** Goal of the exercise **
Nothing but the lines from the one with "figure Barbara O’Neill over false claims" through the end of the records below should be written out, and each must match word for word.

-- Opening Marker --

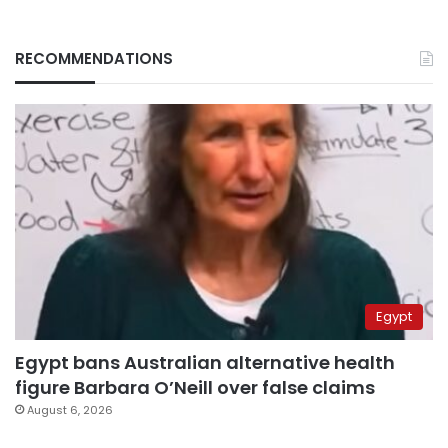
RECOMMENDATIONS
Egypt
Egypt bans Australian alternative health
figure Barbara O’Neill over false claims
August 6, 2026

-- Closing Marker --

** Answer section **
figure Barbara O’Neill over false claims
August 6, 2026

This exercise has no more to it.